> [WORK TO BE COMPLETED] Give back an exact repetition of the material below, from its first line through the line that contains "2026-07-30 13:05", both included, minus the pictures.

■ ■ ■ ■ ■

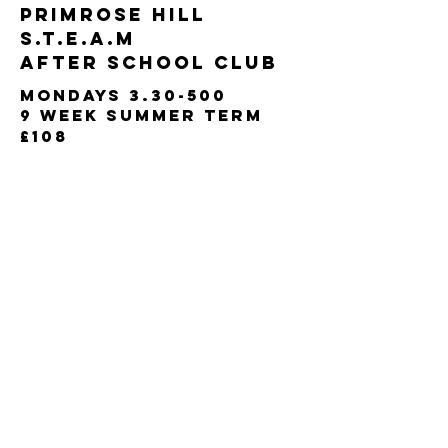
primrose hill
s.t.e.a.m​​
After School club
Mondays 3.30-500
9 week
summer term
£108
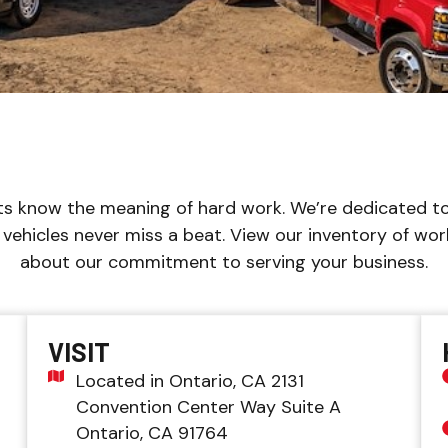
s know the meaning of hard work. We’re dedicated to
vehicles never miss a beat. View our inventory of wor
about our commitment to serving your business.
VISIT
Located in Ontario, CA 2131
Convention Center Way Suite A
Ontario, CA 91764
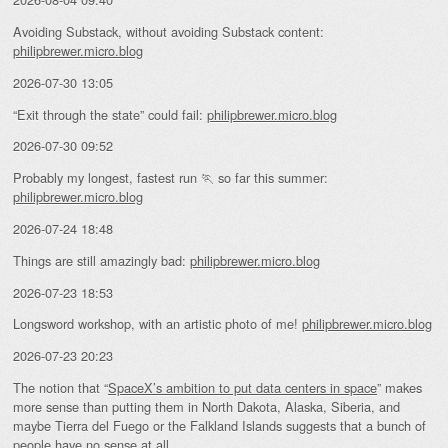
Avoiding Substack, without avoiding Substack content:
philipbrewer.micro.blog
2026-07-30 13:05
“Exit through the state” could fail:
philipbrewer.micro.blog
2026-07-30 09:52
Probably my longest, fastest run 🏃 so far this summer:
philipbrewer.micro.blog
2026-07-24 18:48
Things are still amazingly bad:
philipbrewer.micro.blog
2026-07-23 18:53
Longsword workshop, with an artistic photo of me!
philipbrewer.micro.blog
2026-07-23 20:23
The notion that “
SpaceX’s ambition to put data centers in space
” makes
more sense than putting them in North Dakota, Alaska, Siberia, and
maybe Tierra del Fuego or the Falkland Islands suggests that a bunch of
people have no sense at all.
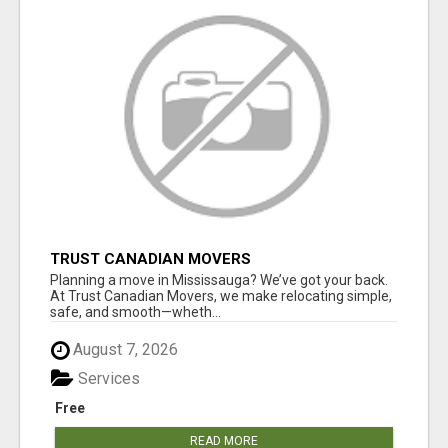
TRUST CANADIAN MOVERS
Planning a move in Mississauga? We’ve got your back.
At Trust Canadian Movers, we make relocating simple,
safe, and smooth—wheth...
August 7, 2026
Services
Free
READ MORE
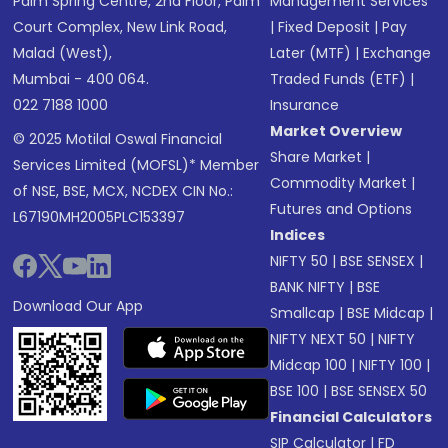
Palm Spring Centre, 2nd Floor, Palm
Management Services
Court Complex, New Link Road,
|
Fixed Deposit
|
Pay
Malad (West),
Later (MTF)
|
Exchange
Mumbai - 400 064.
Traded Funds (ETF)
|
022 7188 1000
Insurance
Market Overview
© 2025 Motilal Oswal Financial
Share Market
|
Services Limited (MOFSL)* Member
Commodity Market
|
of NSE, BSE, MCX, NCDEX CIN No.:
Futures and Options
L67190MH2005PLC153397
Indices
NIFTY 50
|
BSE SENSEX
|
BANK NIFTY
|
BSE
Download Our App
Smallcap
|
BSE Midcap
|
NIFTY NEXT 50
|
NIFTY
Midcap 100
|
NIFTY 100
|
BSE 100
|
BSE SENSEX 50
Financial Calculators
SIP Calculator
|
FD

■ ■ ■ ■ ■

> [RESULT OF THE EXERCISE]
primrose hill
s.t.e.a.m​​
After School club
Mondays 3.30-500
9 week
summer term
£108
s know the meaning of hard work. We’re dedicated to
vehicles never miss a beat. View our inventory of wor
about our commitment to serving your business.
VISIT
Located in Ontario, CA 2131
Convention Center Way Suite A
Ontario, CA 91764
Avoiding Substack, without avoiding Substack content:
philipbrewer.micro.blog
2026-07-30 13:05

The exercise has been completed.